* _EXERCISE PROMPT_: Whenever a line in the data below includes the string "HPPR", copy it out.

* _DATASET RECORDS_:
Segment Open

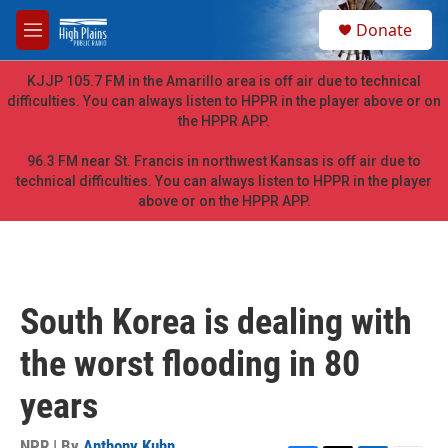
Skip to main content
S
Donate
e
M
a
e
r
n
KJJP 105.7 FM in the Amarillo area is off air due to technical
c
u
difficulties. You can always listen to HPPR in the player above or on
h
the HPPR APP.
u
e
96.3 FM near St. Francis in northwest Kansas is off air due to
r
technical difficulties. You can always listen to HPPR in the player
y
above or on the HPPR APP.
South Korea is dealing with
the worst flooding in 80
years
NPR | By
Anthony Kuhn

Segment Closed
Segment Open

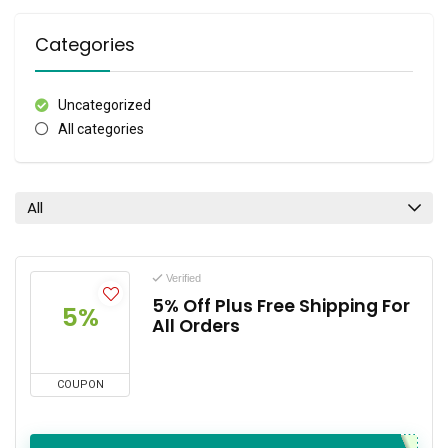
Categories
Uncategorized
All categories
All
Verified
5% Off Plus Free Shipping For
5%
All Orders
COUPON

Segment Closed
Segment Open

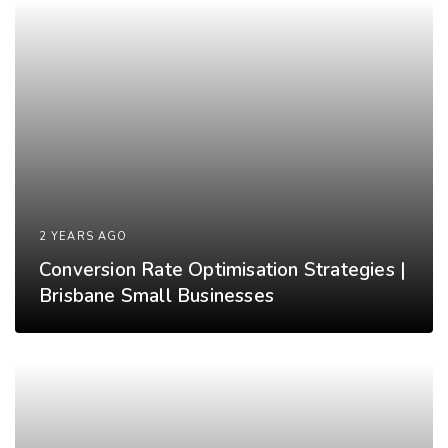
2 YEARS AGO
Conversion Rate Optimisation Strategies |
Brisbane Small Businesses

Segment Closed

* _TASK ANSWER_:
difficulties. You can always listen to HPPR in the player above or on
the HPPR APP.
technical difficulties. You can always listen to HPPR in the player
above or on the HPPR APP.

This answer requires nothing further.